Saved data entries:
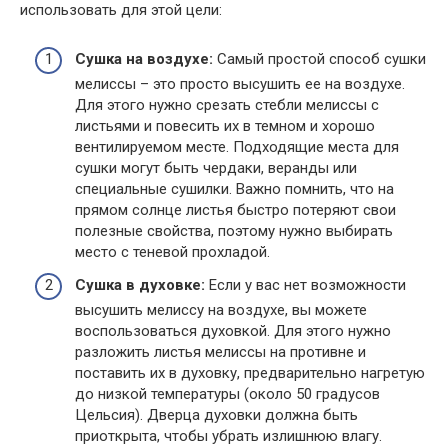
использовать для этой цели:
Сушка на воздухе:
Самый простой способ сушки
мелиссы – это просто высушить ее на воздухе.
Для этого нужно срезать стебли мелиссы с
листьями и повесить их в темном и хорошо
вентилируемом месте. Подходящие места для
сушки могут быть чердаки, веранды или
специальные сушилки. Важно помнить, что на
прямом солнце листья быстро потеряют свои
полезные свойства, поэтому нужно выбирать
место с теневой прохладой.
Сушка в духовке:
Если у вас нет возможности
высушить мелиссу на воздухе, вы можете
воспользоваться духовкой. Для этого нужно
разложить листья мелиссы на противне и
поставить их в духовку, предварительно нагретую
до низкой температуры (около 50 градусов
Цельсия). Дверца духовки должна быть
приоткрыта, чтобы убрать излишнюю влагу.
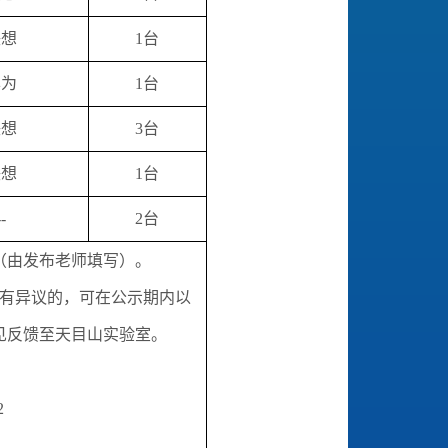
联想
1台
华为
1台
联想
3台
联想
1台
--
2台
止（由发布老师填写）。
有异议的，可在公示期内以
见反馈至天目山实验室。
2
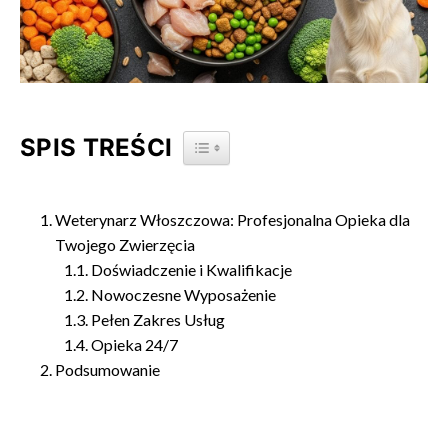
SPIS TREŚCI
TOGGLE TABLE OF CONTENT
Weterynarz Włoszczowa: Profesjonalna Opieka dla
Twojego Zwierzęcia
Doświadczenie i Kwalifikacje
Nowoczesne Wyposażenie
Pełen Zakres Usług
Opieka 24/7
Podsumowanie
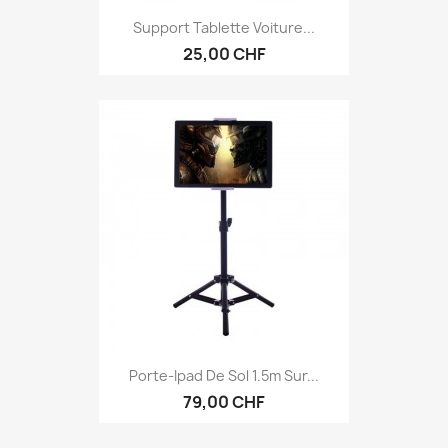
Support Tablette Voiture...
25,00 CHF
Porte-Ipad De Sol 1.5m Sur...
79,00 CHF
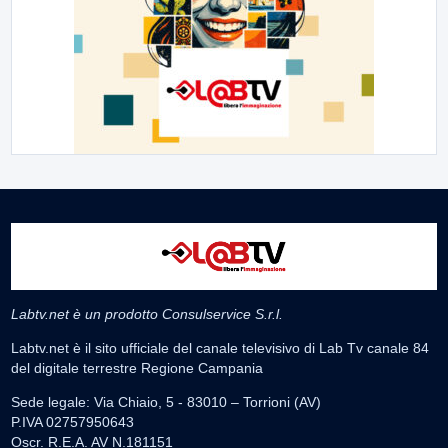
Labtv.net è un prodotto Consulservice S.r.l.
Labtv.net è il sito ufficiale del canale televisivo di Lab Tv canale 84
del digitale terrestre Regione Campania
Sede legale: Via Chiaio, 5 - 83010 – Torrioni (AV)
P.IVA 02757950643
Oscr. R.E.A. AV N.181151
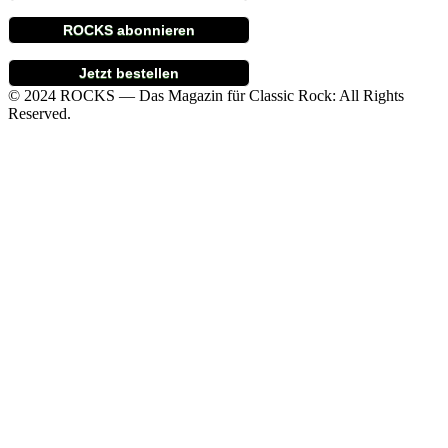
ROCKS abonnieren
Jetzt bestellen
© 2024 ROCKS — Das Magazin für Classic Rock: All Rights
Reserved.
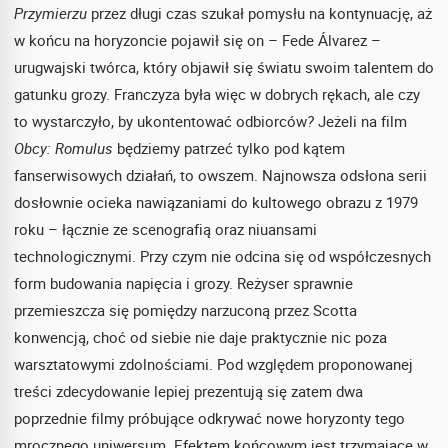
Przymierzu
przez długi czas szukał pomysłu na kontynuację, aż
w końcu na horyzoncie pojawił się on – Fede Álvarez –
urugwajski twórca, który objawił się światu swoim talentem do
gatunku grozy. Franczyza była więc w dobrych rękach, ale czy
to wystarczyło, by ukontentować odbiorców
?
Jeżeli na film
Obcy: Romulus
będziemy patrzeć tylko pod kątem
fanserwisowych działań, to owszem. Najnowsza odsłona serii
dosłownie ocieka nawiązaniami do kultowego obrazu z 1979
roku – łącznie ze scenografią oraz niuansami
technologicznymi. Przy czym nie odcina się od współczesnych
form budowania napięcia i grozy. Reżyser sprawnie
przemieszcza się pomiędzy narzuconą przez Scotta
konwencją, choć od siebie nie daje praktycznie nic poza
warsztatowymi zdolnościami. Pod względem proponowanej
treści zdecydowanie lepiej prezentują się zatem dwa
poprzednie filmy próbujące odkrywać nowe horyzonty tego
mrocznego uniwersum. Efektem końcowym jest trzymające w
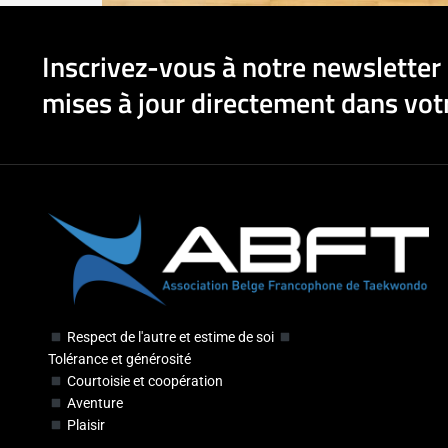
Inscrivez-vous à notre newsletter 
mises à jour directement dans votr
Respect de l'autre et estime de soi
Tolérance et générosité
Courtoisie et coopération
Aventure
Plaisir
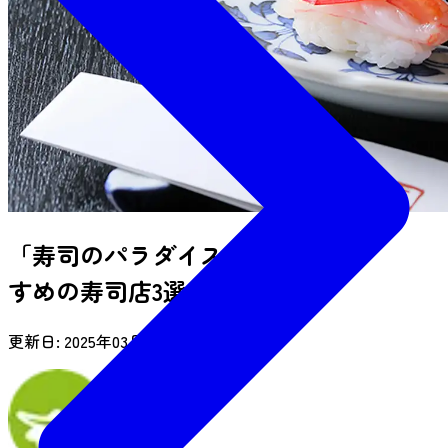
「寿司のパラダイス仙台」でおす
すめの寿司店3選
更新日:
2025年03月27日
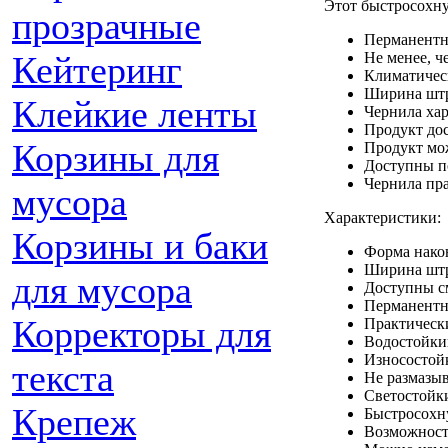
Этот быстросохну
прозрачные
Перманентны
Кейтеринг
Не менее, ч
Климатическ
Ширина штри
Клейкие ленты
Чернила хар
Продукт дос
Корзины для
Продукт мож
Доступны по
Чернила пра
мусора
Характеристики:
Корзины и баки
Форма нако
Ширина штр
для мусора
Доступны с
Перманент
Корректоры для
Практически
Водостойки
Износостой
текста
Не размазыв
Светостойк
Крепеж
Быстросох
Возможност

Work task: No pictures belong in the copy; output every record exactly.

Answer to this exercise:
использовать для этой цели:
Сушка на воздухе:
Самый простой способ сушки
мелиссы – это просто высушить ее на воздухе.
Для этого нужно срезать стебли мелиссы с
листьями и повесить их в темном и хорошо
вентилируемом месте. Подходящие места для
сушки могут быть чердаки, веранды или
специальные сушилки. Важно помнить, что на
прямом солнце листья быстро потеряют свои
полезные свойства, поэтому нужно выбирать
место с теневой прохладой.
Сушка в духовке:
Если у вас нет возможности
высушить мелиссу на воздухе, вы можете
воспользоваться духовкой. Для этого нужно
разложить листья мелиссы на противне и
поставить их в духовку, предварительно нагретую
до низкой температуры (около 50 градусов
Цельсия). Дверца духовки должна быть
приоткрыта, чтобы убрать излишнюю влагу.
联想
1台
华为
1台
联想
3台
联想
1台
--
2台
止（由发布老师填写）。
有异议的，可在公示期内以
见反馈至天目山实验室。
2
SPIS TREŚCI
TOGGLE TABLE OF CONTENT
Weterynarz Włoszczowa: Profesjonalna Opieka dla
Twojego Zwierzęcia
Doświadczenie i Kwalifikacje
Nowoczesne Wyposażenie
Pełen Zakres Usług
Opieka 24/7
Podsumowanie
Support Tablette Voiture...
25,00 CHF
Porte-Ipad De Sol 1.5m Sur...
79,00 CHF
Labtv.net è un prodotto Consulservice S.r.l.
Labtv.net è il sito ufficiale del canale televisivo di Lab Tv canale 84
del digitale terrestre Regione Campania
Sede legale: Via Chiaio, 5 - 83010 – Torrioni (AV)
P.IVA 02757950643
Oscr. R.E.A. AV N.181151
ROCKS abonnieren
Jetzt bestellen
© 2024 ROCKS — Das Magazin für Classic Rock: All Rights
Reserved.
Przymierzu
przez długi czas szukał pomysłu na kontynuację, aż
w końcu na horyzoncie pojawił się on – Fede Álvarez –
urugwajski twórca, który objawił się światu swoim talentem do
gatunku grozy. Franczyza była więc w dobrych rękach, ale czy
to wystarczyło, by ukontentować odbiorców
?
Jeżeli na film
Obcy: Romulus
będziemy patrzeć tylko pod kątem
fanserwisowych działań, to owszem. Najnowsza odsłona serii
dosłownie ocieka nawiązaniami do kultowego obrazu z 1979
roku – łącznie ze scenografią oraz niuansami
technologicznymi. Przy czym nie odcina się od współczesnych
form budowania napięcia i grozy. Reżyser sprawnie
przemieszcza się pomiędzy narzuconą przez Scotta
konwencją, choć od siebie nie daje praktycznie nic poza
warsztatowymi zdolnościami. Pod względem proponowanej
treści zdecydowanie lepiej prezentują się zatem dwa
poprzednie filmy próbujące odkrywać nowe horyzonty tego
mrocznego uniwersum. Efektem końcowym jest trzymające w
Inscrivez-vous à notre newsletter 
mises à jour directement dans votr
Respect de l'autre et estime de soi
Tolérance et générosité
Courtoisie et coopération
Aventure
Plaisir
「寿司のパラダイス仙台」でおす
すめの寿司店3選
更新日:
2025年03月27日
Этот быстросохну
прозрачные
Перманентны
Кейтеринг
Не менее, ч
Климатическ
Ширина штри
Клейкие ленты
Чернила хар
Продукт дос
Корзины для
Продукт мож
Доступны по
Чернила пра
мусора
Характеристики:
Корзины и баки
Форма нако
Ширина штр
для мусора
Доступны с
Перманент
Корректоры для
Практически
Водостойки
Износостой
текста
Не размазыв
Светостойк
Крепеж
Быстросох
Возможност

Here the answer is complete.